* Information
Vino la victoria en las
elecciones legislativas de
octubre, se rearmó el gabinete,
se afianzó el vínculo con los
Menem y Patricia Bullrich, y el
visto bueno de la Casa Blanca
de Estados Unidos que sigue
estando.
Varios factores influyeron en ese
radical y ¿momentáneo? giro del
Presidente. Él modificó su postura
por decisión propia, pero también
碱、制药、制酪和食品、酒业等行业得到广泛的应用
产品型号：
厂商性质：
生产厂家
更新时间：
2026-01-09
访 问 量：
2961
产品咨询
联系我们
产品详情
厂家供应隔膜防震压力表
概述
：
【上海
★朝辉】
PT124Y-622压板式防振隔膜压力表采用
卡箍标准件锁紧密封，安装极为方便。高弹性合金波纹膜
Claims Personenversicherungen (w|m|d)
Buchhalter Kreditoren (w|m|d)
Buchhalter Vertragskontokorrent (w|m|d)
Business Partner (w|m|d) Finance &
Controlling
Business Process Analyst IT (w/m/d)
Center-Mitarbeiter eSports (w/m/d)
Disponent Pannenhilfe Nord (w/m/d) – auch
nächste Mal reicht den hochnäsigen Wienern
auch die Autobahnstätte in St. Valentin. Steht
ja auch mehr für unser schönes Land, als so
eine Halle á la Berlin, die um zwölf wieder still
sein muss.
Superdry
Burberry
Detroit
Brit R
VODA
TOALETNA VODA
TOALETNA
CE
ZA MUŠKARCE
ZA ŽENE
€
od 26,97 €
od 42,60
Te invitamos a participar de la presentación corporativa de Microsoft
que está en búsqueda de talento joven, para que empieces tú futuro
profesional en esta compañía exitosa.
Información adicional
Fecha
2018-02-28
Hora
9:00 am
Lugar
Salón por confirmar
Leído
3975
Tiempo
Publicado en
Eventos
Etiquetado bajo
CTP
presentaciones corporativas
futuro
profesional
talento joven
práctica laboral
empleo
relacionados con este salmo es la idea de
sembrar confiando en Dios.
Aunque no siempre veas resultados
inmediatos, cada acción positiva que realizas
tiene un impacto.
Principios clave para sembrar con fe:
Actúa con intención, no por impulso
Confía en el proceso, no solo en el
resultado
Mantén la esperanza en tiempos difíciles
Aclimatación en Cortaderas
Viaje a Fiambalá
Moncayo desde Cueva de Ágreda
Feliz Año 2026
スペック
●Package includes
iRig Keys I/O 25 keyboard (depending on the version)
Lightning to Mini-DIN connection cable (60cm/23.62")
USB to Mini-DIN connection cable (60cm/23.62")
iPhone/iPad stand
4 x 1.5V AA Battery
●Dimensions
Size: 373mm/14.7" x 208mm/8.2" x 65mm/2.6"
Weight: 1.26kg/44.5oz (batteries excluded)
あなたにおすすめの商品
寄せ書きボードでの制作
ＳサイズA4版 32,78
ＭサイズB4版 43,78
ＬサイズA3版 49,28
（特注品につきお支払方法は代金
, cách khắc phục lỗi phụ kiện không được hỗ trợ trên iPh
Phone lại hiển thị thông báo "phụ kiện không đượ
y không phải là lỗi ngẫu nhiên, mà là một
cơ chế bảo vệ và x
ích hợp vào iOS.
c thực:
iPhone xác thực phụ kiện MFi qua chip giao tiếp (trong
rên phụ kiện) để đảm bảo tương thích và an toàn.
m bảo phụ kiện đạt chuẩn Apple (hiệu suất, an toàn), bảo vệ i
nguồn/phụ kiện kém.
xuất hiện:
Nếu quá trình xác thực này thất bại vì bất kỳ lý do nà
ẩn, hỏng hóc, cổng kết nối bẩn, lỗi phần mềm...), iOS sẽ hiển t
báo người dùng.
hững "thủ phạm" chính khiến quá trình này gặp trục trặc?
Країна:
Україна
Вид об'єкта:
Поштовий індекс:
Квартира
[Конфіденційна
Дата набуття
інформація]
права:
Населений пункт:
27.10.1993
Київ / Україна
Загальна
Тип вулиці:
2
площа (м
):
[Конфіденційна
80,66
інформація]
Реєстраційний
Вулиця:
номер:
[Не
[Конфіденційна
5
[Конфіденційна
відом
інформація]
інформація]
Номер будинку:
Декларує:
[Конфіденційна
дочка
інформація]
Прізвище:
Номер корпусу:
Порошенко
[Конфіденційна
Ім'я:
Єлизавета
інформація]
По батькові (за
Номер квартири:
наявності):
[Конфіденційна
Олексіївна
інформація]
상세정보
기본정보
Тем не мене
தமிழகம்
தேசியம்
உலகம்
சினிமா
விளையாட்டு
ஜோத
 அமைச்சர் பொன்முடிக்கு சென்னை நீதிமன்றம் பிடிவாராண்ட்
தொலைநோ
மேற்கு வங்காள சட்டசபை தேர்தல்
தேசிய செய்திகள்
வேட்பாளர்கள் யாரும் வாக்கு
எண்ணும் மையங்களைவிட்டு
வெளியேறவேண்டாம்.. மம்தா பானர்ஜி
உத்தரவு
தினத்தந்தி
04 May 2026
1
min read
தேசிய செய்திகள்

* Task objective
Copy the entire listing exactly. Do not skip a line.

* Solved problem
Vino la victoria en las
elecciones legislativas de
octubre, se rearmó el gabinete,
se afianzó el vínculo con los
Menem y Patricia Bullrich, y el
visto bueno de la Casa Blanca
de Estados Unidos que sigue
estando.
Varios factores influyeron en ese
radical y ¿momentáneo? giro del
Presidente. Él modificó su postura
por decisión propia, pero también
碱、制药、制酪和食品、酒业等行业得到广泛的应用
产品型号：
厂商性质：
生产厂家
更新时间：
2026-01-09
访 问 量：
2961
产品咨询
联系我们
产品详情
厂家供应隔膜防震压力表
概述
：
【上海
★朝辉】
PT124Y-622压板式防振隔膜压力表采用
卡箍标准件锁紧密封，安装极为方便。高弹性合金波纹膜
Claims Personenversicherungen (w|m|d)
Buchhalter Kreditoren (w|m|d)
Buchhalter Vertragskontokorrent (w|m|d)
Business Partner (w|m|d) Finance &
Controlling
Business Process Analyst IT (w/m/d)
Center-Mitarbeiter eSports (w/m/d)
Disponent Pannenhilfe Nord (w/m/d) – auch
nächste Mal reicht den hochnäsigen Wienern
auch die Autobahnstätte in St. Valentin. Steht
ja auch mehr für unser schönes Land, als so
eine Halle á la Berlin, die um zwölf wieder still
sein muss.
Superdry
Burberry
Detroit
Brit R
VODA
TOALETNA VODA
TOALETNA
CE
ZA MUŠKARCE
ZA ŽENE
€
od 26,97 €
od 42,60
Te invitamos a participar de la presentación corporativa de Microsoft
que está en búsqueda de talento joven, para que empieces tú futuro
profesional en esta compañía exitosa.
Información adicional
Fecha
2018-02-28
Hora
9:00 am
Lugar
Salón por confirmar
Leído
3975
Tiempo
Publicado en
Eventos
Etiquetado bajo
CTP
presentaciones corporativas
futuro
profesional
talento joven
práctica laboral
empleo
relacionados con este salmo es la idea de
sembrar confiando en Dios.
Aunque no siempre veas resultados
inmediatos, cada acción positiva que realizas
tiene un impacto.
Principios clave para sembrar con fe:
Actúa con intención, no por impulso
Confía en el proceso, no solo en el
resultado
Mantén la esperanza en tiempos difíciles
Aclimatación en Cortaderas
Viaje a Fiambalá
Moncayo desde Cueva de Ágreda
Feliz Año 2026
スペック
●Package includes
iRig Keys I/O 25 keyboard (depending on the version)
Lightning to Mini-DIN connection cable (60cm/23.62")
USB to Mini-DIN connection cable (60cm/23.62")
iPhone/iPad stand
4 x 1.5V AA Battery
●Dimensions
Size: 373mm/14.7" x 208mm/8.2" x 65mm/2.6"
Weight: 1.26kg/44.5oz (batteries excluded)
あなたにおすすめの商品
寄せ書きボードでの制作
ＳサイズA4版 32,78
ＭサイズB4版 43,78
ＬサイズA3版 49,28
（特注品につきお支払方法は代金
, cách khắc phục lỗi phụ kiện không được hỗ trợ trên iPh
Phone lại hiển thị thông báo "phụ kiện không đượ
y không phải là lỗi ngẫu nhiên, mà là một
cơ chế bảo vệ và x
ích hợp vào iOS.
c thực:
iPhone xác thực phụ kiện MFi qua chip giao tiếp (trong
rên phụ kiện) để đảm bảo tương thích và an toàn.
m bảo phụ kiện đạt chuẩn Apple (hiệu suất, an toàn), bảo vệ i
nguồn/phụ kiện kém.
xuất hiện:
Nếu quá trình xác thực này thất bại vì bất kỳ lý do nà
ẩn, hỏng hóc, cổng kết nối bẩn, lỗi phần mềm...), iOS sẽ hiển t
báo người dùng.
hững "thủ phạm" chính khiến quá trình này gặp trục trặc?
Країна:
Україна
Вид об'єкта:
Поштовий індекс:
Квартира
[Конфіденційна
Дата набуття
інформація]
права:
Населений пункт:
27.10.1993
Київ / Україна
Загальна
Тип вулиці:
2
площа (м
):
[Конфіденційна
80,66
інформація]
Реєстраційний
Вулиця:
номер:
[Не
[Конфіденційна
5
[Конфіденційна
відом
інформація]
інформація]
Номер будинку:
Декларує:
[Конфіденційна
дочка
інформація]
Прізвище:
Номер корпусу:
Порошенко
[Конфіденційна
Ім'я:
Єлизавета
інформація]
По батькові (за
Номер квартири:
наявності):
[Конфіденційна
Олексіївна
інформація]
상세정보
기본정보
Тем не мене
தமிழகம்
தேசியம்
உலகம்
சினிமா
விளையாட்டு
ஜோத
 அமைச்சர் பொன்முடிக்கு சென்னை நீதிமன்றம் பிடிவாராண்ட்
தொலைநோ
மேற்கு வங்காள சட்டசபை தேர்தல்
தேசிய செய்திகள்
வேட்பாளர்கள் யாரும் வாக்கு
எண்ணும் மையங்களைவிட்டு
வெளியேறவேண்டாம்.. மம்தா பானர்ஜி
உத்தரவு
தினத்தந்தி
04 May 2026
1
min read
தேசிய செய்திகள்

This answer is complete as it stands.